▸ Work instructions
Each line with the word "Optics" must appear in the answer, copied from the records.

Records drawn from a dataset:
:::::

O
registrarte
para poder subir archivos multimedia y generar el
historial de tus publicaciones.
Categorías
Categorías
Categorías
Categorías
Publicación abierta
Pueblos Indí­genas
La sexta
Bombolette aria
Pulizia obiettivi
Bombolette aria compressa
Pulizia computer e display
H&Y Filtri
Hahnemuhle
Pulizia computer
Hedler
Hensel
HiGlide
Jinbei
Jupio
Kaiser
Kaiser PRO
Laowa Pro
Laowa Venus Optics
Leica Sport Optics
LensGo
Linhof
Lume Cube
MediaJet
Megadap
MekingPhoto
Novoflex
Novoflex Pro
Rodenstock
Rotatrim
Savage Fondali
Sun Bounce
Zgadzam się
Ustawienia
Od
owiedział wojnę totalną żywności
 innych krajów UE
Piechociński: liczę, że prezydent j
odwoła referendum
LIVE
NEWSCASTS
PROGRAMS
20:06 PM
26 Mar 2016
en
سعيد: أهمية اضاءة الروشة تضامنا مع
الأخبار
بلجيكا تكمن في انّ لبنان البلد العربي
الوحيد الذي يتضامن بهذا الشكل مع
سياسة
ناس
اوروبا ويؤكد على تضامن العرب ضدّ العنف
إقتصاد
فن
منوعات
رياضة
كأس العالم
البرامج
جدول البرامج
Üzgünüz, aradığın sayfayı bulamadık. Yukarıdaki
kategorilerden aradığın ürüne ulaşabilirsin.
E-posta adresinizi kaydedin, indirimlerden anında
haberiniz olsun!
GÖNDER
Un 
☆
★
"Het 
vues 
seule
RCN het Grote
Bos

:::::

▸ Solution to the exercise
Laowa Venus Optics
Leica Sport Optics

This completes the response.